§ **Problem requirements**
In the records below, find the line that holds "The Tax Lawyer's Blog". Restate it and every later line exactly, stopping at the end and skipping pictures.

Segment Start: Given records

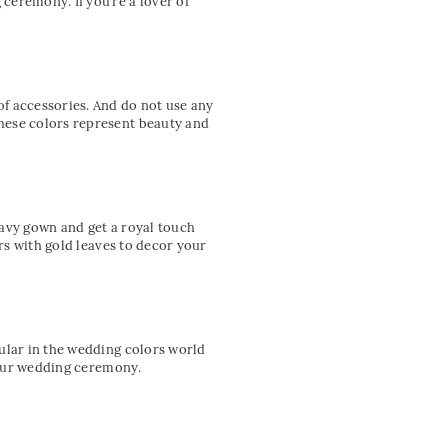
ceremony. If you’re a lover of
f accessories. And do not use any
hese colors represent beauty and
navy gown and get a royal touch
ers with gold leaves to decor your
pular in the wedding colors world
 your wedding ceremony.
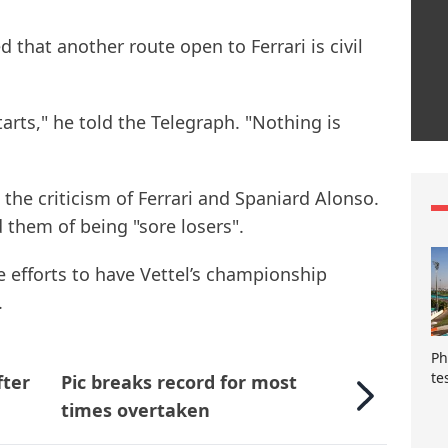
that another route open to Ferrari is civil
tarts," he told the Telegraph. "Nothing is
the criticism of Ferrari and Spaniard Alonso.
 them of being "sore losers".
e efforts to have Vettel’s championship
.
Ph
te
fter
Pic breaks record for most
times overtaken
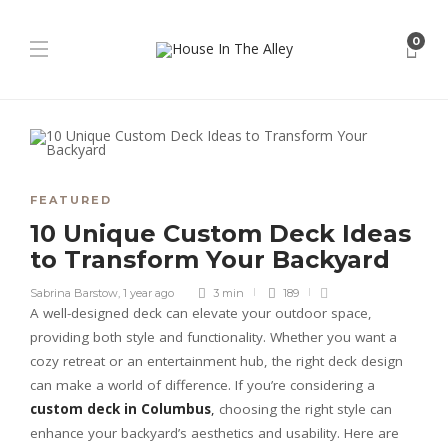
0
FEATURED
10 Unique Custom Deck Ideas
to Transform Your Backyard
Sabrina Barstow
,
1 year ago
3 min
189
A well-designed deck can elevate your outdoor space,
providing both style and functionality. Whether you want a
cozy retreat or an entertainment hub, the right deck design
can make a world of difference. If you’re considering a
custom deck in Columbus
,
choosing the right style can
enhance your backyard’s aesthetics and usability. Here are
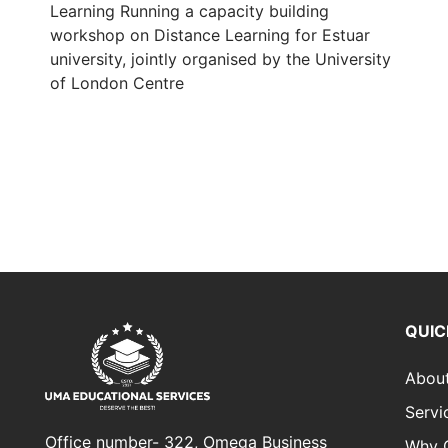
Learning Running a capacity building
workshop on Distance Learning for Estuar
university, jointly organised by the University
of London Centre
QUIC
Abou
Servi
Office number- 322, Omega Business
Why 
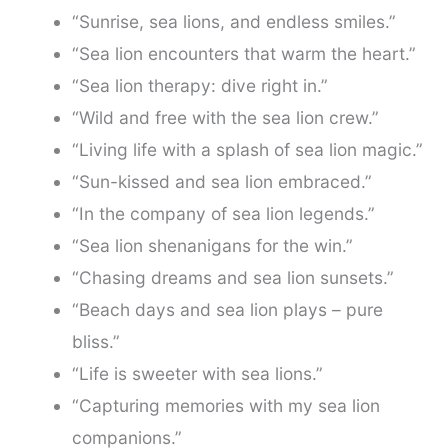
“Sunrise, sea lions, and endless smiles.”
“Sea lion encounters that warm the heart.”
“Sea lion therapy: dive right in.”
“Wild and free with the sea lion crew.”
“Living life with a splash of sea lion magic.”
“Sun-kissed and sea lion embraced.”
“In the company of sea lion legends.”
“Sea lion shenanigans for the win.”
“Chasing dreams and sea lion sunsets.”
“Beach days and sea lion plays – pure
bliss.”
“Life is sweeter with sea lions.”
“Capturing memories with my sea lion
companions.”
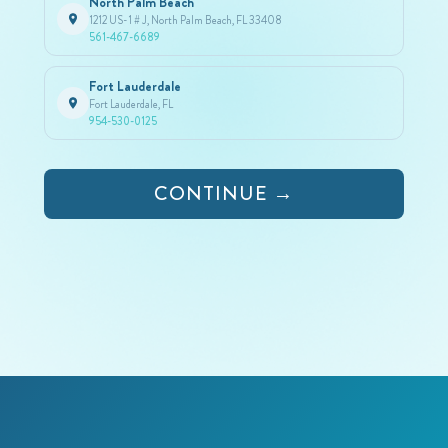
North Palm Beach
1212 US-1 # J, North Palm Beach, FL 33408
561-467-6689
Fort Lauderdale
Fort Lauderdale, FL
954-530-0125
CONTINUE →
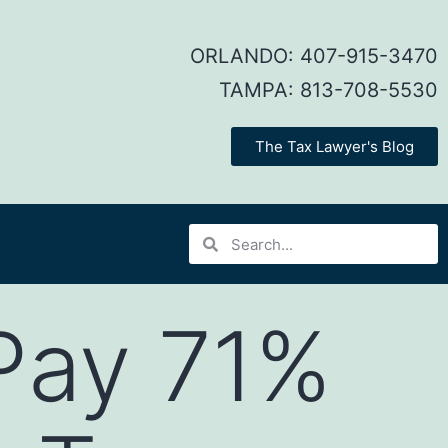
ORLANDO:
407-915-3470
TAMPA:
813-708-5530
The Tax Lawyer's Blog
Pay 71%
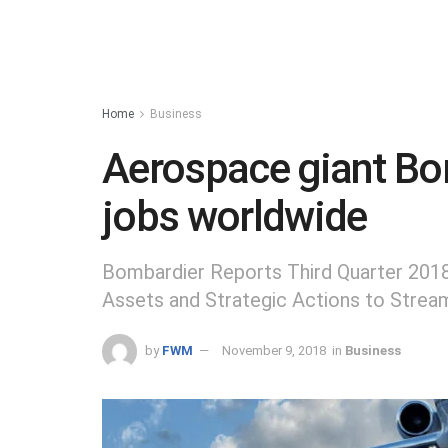
Home
Business
Aerospace giant Bo
jobs worldwide
Bombardier Reports Third Quarter 201
Assets and Strategic Actions to Strea
by
FWM
November 9, 2018
in
Business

Segment End: Given records

§ **Answer space**
The Tax Lawyer's Blog
Pay 71%
Home
Business
Aerospace giant Bo
jobs worldwide
Bombardier Reports Third Quarter 201
Assets and Strategic Actions to Strea
by
FWM
November 9, 2018
in
Business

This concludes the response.